RUU PPRT Memuat Sejumlah Aturan Baru
Ketua Badan Legislasi (Baleg) DPR RI, Bob Hasan, sebelumnya menyampaikan bahwa RUU PPRT memuat sejumlah aturan baru yang komprehensif. Aturan tersebut mencakup hak, mekanisme perekrutan, hingga jaminan sosial bagi pekerja rumah tangga.
“RUU PPRT disepakati dalam rapat Panja yang secara keseluruhan terdiri dari 12 bab dan memuat 37 pasal secara terstruktur, dari ketentuan umum sampai ketentuan penutup,” ujar Bob Hasan dalam rapat kerja, Senin (20/4/2026) malam.
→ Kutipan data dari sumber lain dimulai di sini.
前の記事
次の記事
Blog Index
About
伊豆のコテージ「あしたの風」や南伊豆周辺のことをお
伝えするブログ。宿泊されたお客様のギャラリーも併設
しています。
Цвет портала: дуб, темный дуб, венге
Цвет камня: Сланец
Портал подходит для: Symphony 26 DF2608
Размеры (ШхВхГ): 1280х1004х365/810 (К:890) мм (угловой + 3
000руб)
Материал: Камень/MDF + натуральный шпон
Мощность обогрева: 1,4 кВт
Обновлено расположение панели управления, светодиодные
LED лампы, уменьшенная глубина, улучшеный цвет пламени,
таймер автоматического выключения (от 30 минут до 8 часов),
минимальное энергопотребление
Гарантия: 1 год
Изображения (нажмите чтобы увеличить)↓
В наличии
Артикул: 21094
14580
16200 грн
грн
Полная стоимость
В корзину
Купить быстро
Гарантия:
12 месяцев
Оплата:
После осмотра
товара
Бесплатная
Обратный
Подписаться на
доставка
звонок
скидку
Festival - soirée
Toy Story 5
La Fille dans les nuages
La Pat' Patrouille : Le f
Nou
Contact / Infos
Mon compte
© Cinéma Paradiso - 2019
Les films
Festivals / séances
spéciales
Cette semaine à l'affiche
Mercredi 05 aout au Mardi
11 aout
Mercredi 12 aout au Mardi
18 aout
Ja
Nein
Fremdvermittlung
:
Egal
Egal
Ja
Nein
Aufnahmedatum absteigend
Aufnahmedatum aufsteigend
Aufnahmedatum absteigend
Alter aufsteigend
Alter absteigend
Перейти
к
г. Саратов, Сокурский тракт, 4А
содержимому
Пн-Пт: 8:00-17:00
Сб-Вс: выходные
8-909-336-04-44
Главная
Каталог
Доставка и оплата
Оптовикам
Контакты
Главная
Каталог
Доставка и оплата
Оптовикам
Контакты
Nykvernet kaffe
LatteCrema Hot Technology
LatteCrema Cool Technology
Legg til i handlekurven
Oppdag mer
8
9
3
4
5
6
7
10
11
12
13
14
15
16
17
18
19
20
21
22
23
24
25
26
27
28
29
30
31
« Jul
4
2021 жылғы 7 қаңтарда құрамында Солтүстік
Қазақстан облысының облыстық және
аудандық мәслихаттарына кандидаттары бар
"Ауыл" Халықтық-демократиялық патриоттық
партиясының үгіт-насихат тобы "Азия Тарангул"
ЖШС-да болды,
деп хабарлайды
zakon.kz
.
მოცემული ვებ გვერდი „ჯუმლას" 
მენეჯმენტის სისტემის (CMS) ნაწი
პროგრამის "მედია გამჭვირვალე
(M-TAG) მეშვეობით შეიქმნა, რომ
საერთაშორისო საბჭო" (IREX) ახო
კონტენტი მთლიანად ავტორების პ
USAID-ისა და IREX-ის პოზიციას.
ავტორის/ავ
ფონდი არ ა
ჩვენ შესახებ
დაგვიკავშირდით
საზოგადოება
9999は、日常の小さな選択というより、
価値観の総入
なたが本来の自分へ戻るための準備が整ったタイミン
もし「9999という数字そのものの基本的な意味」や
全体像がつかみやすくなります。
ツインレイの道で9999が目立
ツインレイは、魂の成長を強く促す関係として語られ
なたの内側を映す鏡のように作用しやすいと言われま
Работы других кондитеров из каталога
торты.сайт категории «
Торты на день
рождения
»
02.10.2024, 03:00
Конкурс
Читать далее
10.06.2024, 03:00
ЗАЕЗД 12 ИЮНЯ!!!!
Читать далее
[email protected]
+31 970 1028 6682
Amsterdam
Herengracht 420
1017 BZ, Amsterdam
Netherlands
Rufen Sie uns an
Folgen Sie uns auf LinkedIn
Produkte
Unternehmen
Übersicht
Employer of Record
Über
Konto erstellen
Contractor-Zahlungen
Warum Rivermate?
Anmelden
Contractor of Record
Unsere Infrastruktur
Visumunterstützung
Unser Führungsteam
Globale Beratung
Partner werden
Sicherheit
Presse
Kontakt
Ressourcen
Beberapa poin penting dalam RUU PPRT antara lain:
- Pengaturan perlindungan PRT berasaskan kekeluargaan, penghormatan hak asasi manusia, keadilan, kesejahteraan, dan kepastian hukum.
- Perekrutan PRT dapat dilakukan secara langsung maupun tidak langsung.
- Pengecualian bagi mereka yang membantu pekerjaan rumah tangga berdasarkan adat, kekerabatan, kekeluargaan, pendidikan, atau keagamaan dari definisi PRT dalam undang-undang ini.
- Perekrutan PRT secara tidak langsung oleh Perusahaan Penempatan Pekerja Rumah Tangga (P3RT) dapat dilakukan melalui mekanisme luring maupun daring.
- PRT berhak mendapatkan jaminan sosial kesehatan dan jaminan sosial ketenagakerjaan.
- Calon PRT berhak memperoleh pendidikan dan pelatihan vokasi dari pemerintah pusat, pemerintah daerah, maupun perusahaan penempatan PRT.
- Pendidikan dan pelatihan vokasi bagi calon PRT diselenggarakan untuk meningkatkan kompetensi dan perlindungan kerja.
- Perusahaan penempatan PRT merupakan badan usaha berbadan hukum yang wajib memiliki perizinan berusaha dari pemerintah pusat.
- P3RT dilarang memotong upah dan bentuk penghasilan lainnya milik PRT.
- Pembinaan dan pengawasan penyelenggaraan PRT dilakukan oleh pemerintah pusat dan pemerintah daerah dengan melibatkan RT dan RW dalam rangka pencegahan kekerasan terhadap PRT.
- Setiap orang berusia di bawah 18 tahun atau yang sudah menikah yang bekerja atau pernah bekerja sebagai PRT sebelum undang-undang ini berlaku tetap diakui haknya sebagai PRT sesuai ketentuan.
- Peraturan pelaksanaan undang-undang ini wajib ditetapkan paling lambat satu tahun sejak undang-undang PPRT mulai berlaku.